The nonmovant may not rest
upon the pleadings, but must identify specific facts that establish
a genuine issue for trial.
See, e.g., id. at 325; Little, 37 F.3d
at 1075.
DISCUSSION
Both parties agree that only four coverage sections of the CGL
Policy
could
potentially
apply
to
the
instant
matter.
The
applicable sections provide coverage for Advertising Injury or
Personal Injury “caused by an offense committed during the policy
period” and to Bodily Injury or Property Damage “which occurs
during the policy period.” (Rec. Doc. 58-4, p. 38) Both parties
agree that the Advertising Injury coverage section does not apply;
therefore, the Court will treat each of the three remaining
sections below.
A. Personal Injury
According to the relevant portions of the CGL Policy:
Personal injury means injury, other than bodily
injury, arising out of [...] oral or written publication
of material that violates a person’s right of privacy,
except when alleged, charged or suffered by any customer.

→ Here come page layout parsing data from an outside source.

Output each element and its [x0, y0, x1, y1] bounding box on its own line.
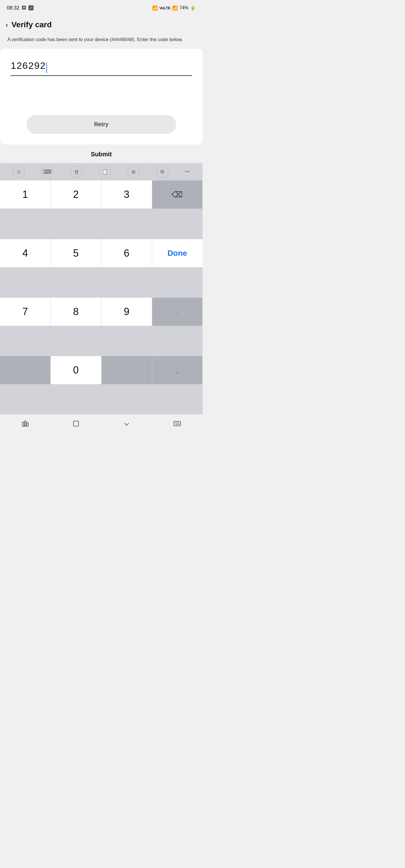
- text-cursor: [47, 62, 47, 73]
- clipboard-icon[interactable]: 📋: [99, 165, 111, 178]
- svg-rect-3: [74, 421, 79, 426]
- check-icon: ✓: [28, 5, 33, 10]
- status-bar: 08:32 🖼 ✓ 📶 VoLTE 📶 74% 🔋: [0, 0, 202, 14]
- retry-button[interactable]: Retry: [26, 115, 176, 134]
- settings-icon[interactable]: ⚙: [156, 165, 169, 178]
- more-options-icon[interactable]: ···: [185, 168, 190, 176]
- key-3[interactable]: 3: [102, 181, 152, 209]
- time-display: 08:32: [7, 5, 20, 11]
- key-1[interactable]: 1: [0, 181, 50, 209]
- battery-level: 74%: [179, 5, 189, 10]
- key-4[interactable]: 4: [0, 239, 50, 267]
- done-key[interactable]: Done: [152, 239, 202, 267]
- key-6[interactable]: 6: [102, 239, 152, 267]
- battery-icon: 🔋: [190, 5, 196, 11]
- text-edit-icon[interactable]: T∫: [70, 165, 82, 178]
- numeric-keyboard: 1 2 3 ⌫ 4 5 6 Done 7 8 9 . 0 ,: [0, 181, 202, 414]
- submit-button[interactable]: Submit: [91, 151, 112, 158]
- key-9[interactable]: 9: [102, 298, 152, 326]
- key-8[interactable]: 8: [51, 298, 101, 326]
- input-underline: [11, 75, 192, 76]
- svg-rect-2: [27, 423, 28, 426]
- recent-apps-button[interactable]: [21, 420, 29, 428]
- comma-key[interactable]: ,: [152, 356, 202, 384]
- key-0[interactable]: 0: [51, 356, 101, 384]
- code-input-wrapper: 126292: [11, 60, 192, 78]
- lte-icon: VoLTE: [160, 6, 170, 10]
- backspace-icon: ⌫: [172, 190, 183, 199]
- status-time: 08:32 🖼 ✓: [7, 5, 33, 11]
- number-pad-icon[interactable]: ⊞: [127, 165, 140, 178]
- keyboard-toolbar: ☺ ⌨ T∫ 📋 ⊞ ⚙ ···: [0, 163, 202, 181]
- signal-icon: 📶: [172, 5, 178, 11]
- keyboard-layout-icon[interactable]: ⌨: [41, 165, 54, 178]
- key-2[interactable]: 2: [51, 181, 101, 209]
- key-7[interactable]: 7: [0, 298, 50, 326]
- code-value: 126292: [11, 60, 46, 71]
- page-title: Verify card: [11, 20, 52, 29]
- submit-area: Submit: [0, 145, 202, 163]
- key-empty-left: [0, 356, 50, 384]
- svg-rect-0: [23, 422, 24, 426]
- back-nav-button[interactable]: [123, 420, 131, 428]
- description-text: A verification code has been sent to you…: [0, 34, 202, 49]
- svg-rect-4: [174, 421, 180, 426]
- verification-card: 126292 Retry: [0, 49, 202, 145]
- home-button[interactable]: [72, 420, 80, 428]
- status-indicators: 📶 VoLTE 📶 74% 🔋: [152, 5, 196, 11]
- wifi-icon: 📶: [152, 5, 158, 11]
- dot-key[interactable]: .: [152, 298, 202, 326]
- key-5[interactable]: 5: [51, 239, 101, 267]
- key-empty-right: [102, 356, 152, 384]
- back-button[interactable]: ‹: [6, 21, 8, 28]
- svg-rect-1: [25, 421, 26, 426]
- gallery-icon: 🖼: [22, 5, 26, 10]
- navigation-bar: [0, 414, 202, 434]
- emoji-icon[interactable]: ☺: [13, 165, 25, 178]
- input-section: 126292: [8, 60, 195, 78]
- keyboard-nav-button[interactable]: [173, 420, 181, 428]
- backspace-key[interactable]: ⌫: [152, 181, 202, 209]
- page-header: ‹ Verify card: [0, 14, 202, 34]
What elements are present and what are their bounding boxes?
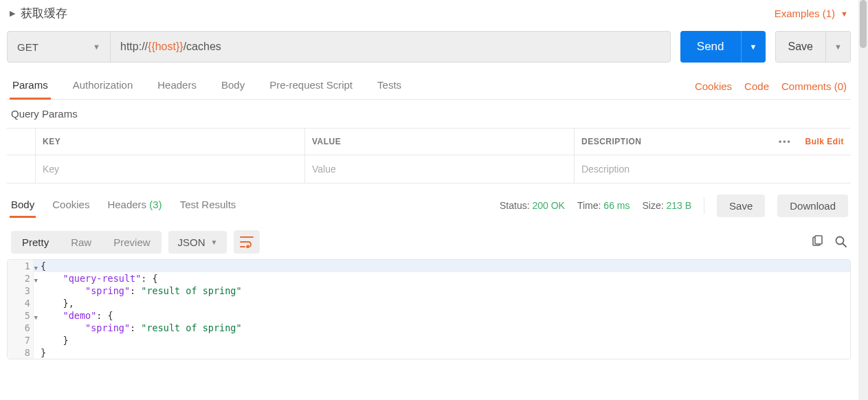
code-line: 1▼{	[8, 260, 850, 272]
body-language-select[interactable]: JSON ▼	[168, 231, 227, 254]
url-input[interactable]: http://{{host}}/caches	[111, 32, 670, 62]
divider	[704, 197, 704, 214]
format-pretty[interactable]: Pretty	[11, 231, 60, 254]
request-tabs: Params Authorization Headers Body Pre-re…	[7, 72, 404, 99]
description-input[interactable]: Description	[575, 155, 851, 183]
examples-label: Examples (1)	[775, 8, 835, 19]
chevron-down-icon: ▼	[211, 238, 218, 246]
status-label: Status:	[500, 200, 530, 211]
format-preview[interactable]: Preview	[102, 231, 161, 254]
send-dropdown[interactable]: ▼	[741, 31, 766, 63]
code-line: 4 },	[8, 297, 850, 309]
url-suffix: /caches	[183, 41, 221, 53]
body-language-value: JSON	[178, 236, 205, 248]
tab-authorization[interactable]: Authorization	[70, 72, 136, 100]
code-line: 3 "spring": "result of spring"	[8, 285, 850, 297]
http-method-select[interactable]: GET ▼	[8, 32, 111, 62]
tab-pre-request-script[interactable]: Pre-request Script	[267, 72, 355, 100]
format-segmented-control: Pretty Raw Preview	[11, 231, 162, 254]
request-title-row: ▶ 获取缓存	[10, 5, 67, 21]
wrap-icon	[240, 236, 254, 248]
time-value: 66 ms	[603, 200, 630, 211]
send-button[interactable]: Send	[680, 31, 741, 63]
examples-dropdown[interactable]: Examples (1) ▼	[775, 8, 848, 19]
url-prefix: http://	[120, 41, 148, 53]
tab-params[interactable]: Params	[10, 72, 51, 100]
col-description: DESCRIPTION	[581, 137, 642, 146]
response-body-editor[interactable]: 1▼{2▼ "query-result": {3 "spring": "resu…	[7, 259, 851, 359]
svg-line-3	[843, 243, 847, 247]
status-value: 200 OK	[532, 200, 564, 211]
code-line: 5▼ "demo": {	[8, 309, 850, 322]
response-tab-cookies[interactable]: Cookies	[51, 193, 91, 218]
chevron-down-icon: ▼	[841, 10, 848, 18]
search-icon[interactable]	[834, 235, 847, 249]
chevron-down-icon: ▼	[93, 43, 100, 51]
fold-icon[interactable]: ▼	[34, 274, 38, 287]
size-label: Size:	[642, 200, 663, 211]
code-line: 2▼ "query-result": {	[8, 272, 850, 285]
response-tab-headers-label: Headers	[107, 199, 146, 210]
table-corner	[7, 129, 36, 155]
svg-rect-1	[815, 236, 822, 244]
more-icon[interactable]: •••	[779, 137, 792, 146]
col-value: VALUE	[305, 129, 575, 155]
tab-headers[interactable]: Headers	[155, 72, 199, 100]
code-line: 8}	[8, 346, 850, 359]
save-response-button[interactable]: Save	[717, 195, 765, 217]
save-dropdown[interactable]: ▼	[826, 31, 851, 63]
scrollbar-thumb[interactable]	[860, 0, 867, 48]
code-line: 6 "spring": "result of spring"	[8, 322, 850, 334]
key-input[interactable]: Key	[36, 155, 305, 183]
fold-icon[interactable]: ▼	[34, 311, 38, 324]
comments-link[interactable]: Comments (0)	[781, 80, 847, 92]
response-tab-headers[interactable]: Headers (3)	[106, 193, 163, 218]
http-method-value: GET	[17, 41, 38, 53]
query-params-table: KEY VALUE DESCRIPTION ••• Bulk Edit Key …	[7, 128, 851, 184]
response-headers-count: (3)	[149, 199, 162, 210]
response-tab-body[interactable]: Body	[10, 193, 36, 218]
tab-tests[interactable]: Tests	[375, 72, 404, 100]
code-line: 7 }	[8, 334, 850, 346]
save-button[interactable]: Save	[775, 31, 826, 63]
url-variable: {{host}}	[148, 41, 183, 53]
tab-body[interactable]: Body	[219, 72, 247, 100]
fold-icon[interactable]: ▼	[34, 262, 38, 274]
collapse-icon[interactable]: ▶	[10, 9, 15, 18]
copy-icon[interactable]	[811, 235, 823, 249]
code-link[interactable]: Code	[744, 80, 769, 92]
svg-point-2	[836, 236, 844, 244]
row-selector[interactable]	[7, 155, 36, 183]
wrap-lines-button[interactable]	[234, 230, 260, 254]
format-raw[interactable]: Raw	[60, 231, 102, 254]
size-value: 213 B	[666, 200, 691, 211]
query-params-label: Query Params	[7, 100, 851, 128]
bulk-edit-link[interactable]: Bulk Edit	[805, 137, 844, 146]
download-response-button[interactable]: Download	[777, 195, 848, 217]
time-label: Time:	[577, 200, 601, 211]
cookies-link[interactable]: Cookies	[695, 80, 732, 92]
col-key: KEY	[36, 129, 305, 155]
request-title: 获取缓存	[21, 5, 67, 21]
vertical-scrollbar[interactable]	[858, 0, 868, 359]
response-tab-test-results[interactable]: Test Results	[179, 193, 238, 218]
value-input[interactable]: Value	[305, 155, 575, 183]
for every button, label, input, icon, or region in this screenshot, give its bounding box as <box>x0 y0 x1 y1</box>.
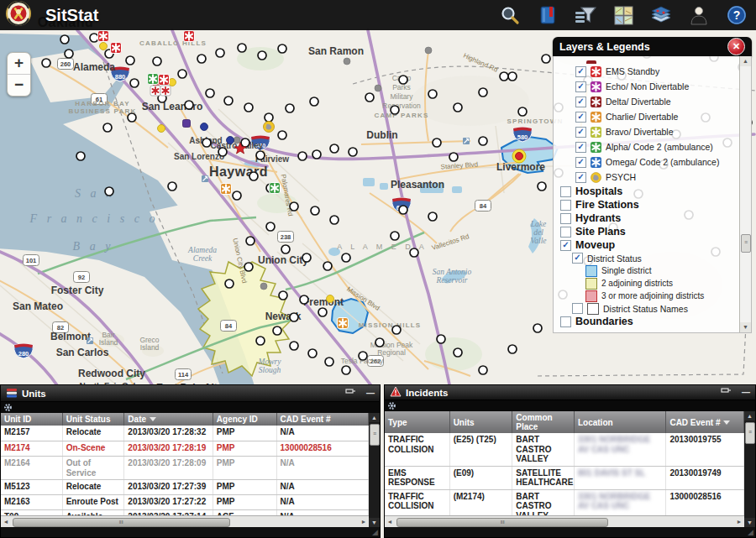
checkbox[interactable] <box>572 303 583 314</box>
ems-standby-marker[interactable] <box>111 43 122 54</box>
unit-marker[interactable] <box>256 337 265 345</box>
blue-unit-marker[interactable] <box>227 137 234 144</box>
unit-marker[interactable] <box>454 348 462 357</box>
scrollbar-thumb[interactable]: ≡ <box>741 234 751 253</box>
checkbox[interactable]: ✓ <box>572 253 583 264</box>
unit-marker[interactable] <box>479 366 487 374</box>
units-panel-titlebar[interactable]: Units — <box>1 385 380 402</box>
unit-marker[interactable] <box>128 113 136 122</box>
scroll-right-icon[interactable]: ► <box>734 517 744 526</box>
layer-item-1[interactable]: ✓Echo/ Non Divertable <box>559 79 739 94</box>
alpha-code2-marker[interactable] <box>270 183 281 194</box>
checkbox[interactable] <box>560 186 571 197</box>
unit-marker[interactable] <box>375 338 384 347</box>
checkbox[interactable] <box>560 213 571 224</box>
scrollbar-thumb[interactable]: ‖‖ <box>13 518 230 527</box>
unit-marker[interactable] <box>65 50 73 58</box>
incidents-panel-titlebar[interactable]: Incidents — <box>385 385 755 400</box>
layer-section-site-plans[interactable]: Site Plans <box>559 225 739 238</box>
scrollbar-track[interactable]: ‖‖ <box>11 518 359 525</box>
unit-marker[interactable] <box>312 150 321 159</box>
column-header-location[interactable]: Location <box>575 411 666 433</box>
unit-marker[interactable] <box>342 366 350 374</box>
unit-marker[interactable] <box>265 113 273 122</box>
unit-marker[interactable] <box>323 262 332 270</box>
layer-district-status[interactable]: ✓District Status <box>559 252 739 264</box>
resize-grip[interactable]: ◢ <box>372 529 378 536</box>
unit-marker[interactable] <box>281 245 290 253</box>
unit-marker[interactable] <box>153 57 161 65</box>
layer-item-0[interactable]: ✓EMS Standby <box>559 64 739 79</box>
yellow-unit-marker[interactable] <box>100 43 108 50</box>
charlie-divertable-marker[interactable] <box>338 318 349 329</box>
unit-marker[interactable] <box>42 59 50 67</box>
station-marker[interactable] <box>260 283 267 290</box>
column-header-type[interactable]: Type <box>385 411 450 433</box>
units-vertical-scrollbar[interactable]: ▲ ≡ ▼ <box>369 413 380 527</box>
unit-marker[interactable] <box>185 101 193 109</box>
checkbox[interactable] <box>560 227 571 238</box>
layer-district-status-names[interactable]: District Status Names <box>559 302 739 315</box>
minimize-icon[interactable]: — <box>742 389 750 397</box>
unit-marker[interactable] <box>391 106 399 114</box>
layer-section-fire-stations[interactable]: Fire Stations <box>559 198 739 212</box>
unit-marker[interactable] <box>197 55 206 63</box>
checkbox[interactable]: ✓ <box>575 112 586 123</box>
unit-marker[interactable] <box>454 103 462 112</box>
unit-marker[interactable] <box>410 248 418 257</box>
checkbox[interactable]: ✓ <box>575 172 586 183</box>
unit-marker[interactable] <box>508 72 517 81</box>
unit-marker[interactable] <box>479 88 487 97</box>
column-header-date[interactable]: Date <box>124 413 213 426</box>
yellow-unit-marker[interactable] <box>158 125 165 133</box>
zoom-out-button[interactable]: − <box>8 75 30 96</box>
station-marker[interactable] <box>234 137 240 144</box>
unit-marker[interactable] <box>399 76 407 84</box>
unit-marker[interactable] <box>286 104 294 112</box>
hospital-marker[interactable] <box>160 86 171 96</box>
checkbox[interactable]: ✓ <box>575 81 586 92</box>
layer-item-5[interactable]: ✓Alpha/ Code 2 (ambulance) <box>559 139 739 154</box>
unit-marker[interactable] <box>216 49 224 57</box>
scroll-up-icon[interactable]: ▲ <box>740 56 751 66</box>
unit-marker[interactable] <box>178 70 186 78</box>
unit-marker[interactable] <box>533 324 542 332</box>
alpha-code2-marker[interactable] <box>148 74 159 85</box>
unit-marker[interactable] <box>266 222 275 231</box>
checkbox[interactable]: ✓ <box>560 240 571 251</box>
scrollbar-track[interactable]: ‖‖ <box>395 518 734 525</box>
unit-marker[interactable] <box>126 56 134 65</box>
unit-marker[interactable] <box>349 148 357 156</box>
layer-section-boundaries[interactable]: Boundaries <box>559 315 739 328</box>
unit-marker[interactable] <box>391 232 399 240</box>
unit-marker[interactable] <box>433 138 441 147</box>
ems-standby-marker[interactable] <box>159 75 170 86</box>
scroll-up-icon[interactable]: ▲ <box>369 413 380 422</box>
checkbox[interactable]: ✓ <box>575 97 586 107</box>
unit-marker[interactable] <box>90 34 98 42</box>
unit-marker[interactable] <box>302 253 311 262</box>
pin-icon[interactable] <box>721 388 731 398</box>
unit-marker[interactable] <box>256 151 265 159</box>
unit-marker[interactable] <box>318 308 327 316</box>
unit-marker[interactable] <box>449 153 458 161</box>
unit-marker[interactable] <box>168 182 176 191</box>
unit-marker[interactable] <box>244 263 253 271</box>
scrollbar-thumb[interactable]: ‖‖ <box>396 518 608 527</box>
unit-marker[interactable] <box>238 44 246 52</box>
unit-marker[interactable] <box>279 291 287 300</box>
layer-item-3[interactable]: ✓Charlie/ Divertable <box>559 109 739 124</box>
unit-marker[interactable] <box>224 97 233 105</box>
horizontal-scrollbar[interactable]: ◄‖‖► <box>385 515 744 527</box>
column-header-agency-id[interactable]: Agency ID <box>213 413 277 426</box>
unit-marker[interactable] <box>241 138 249 147</box>
resize-grip[interactable]: ◢ <box>748 529 753 536</box>
pin-icon[interactable] <box>345 389 355 399</box>
yellow-unit-marker[interactable] <box>327 295 334 303</box>
layer-section-moveup[interactable]: ✓Moveup <box>559 238 739 252</box>
unit-marker[interactable] <box>290 202 298 211</box>
blue-unit-marker[interactable] <box>201 123 208 131</box>
scrollbar-thumb[interactable]: ≡ <box>370 424 380 446</box>
hospital-marker[interactable] <box>150 86 160 96</box>
unit-marker[interactable] <box>479 137 487 145</box>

(Rec. Doc. 58-4, p. 58) The CGL Policy further defines that:
Customer means a person, corporation, partnership or
other entity which:
•
is applying for, or requesting, your products
or services;
•
has applied for, or has requested, your
products or services; or
•
has used your products or services,
and who makes a claim or brings a suit which arises
out of, or is directly or indirectly related to, any of
the above.
(Rec. Doc. 58-4, p. 53). Grubaugh contends that the definition of
"customer" is vague and should be construed against Federal. He
also contends that he should only be considered a "customer" for
those specific periods in which he was personally engaging in
banking business with CPB, and not during those times that his
family members were allegedly embezzling funds from is account.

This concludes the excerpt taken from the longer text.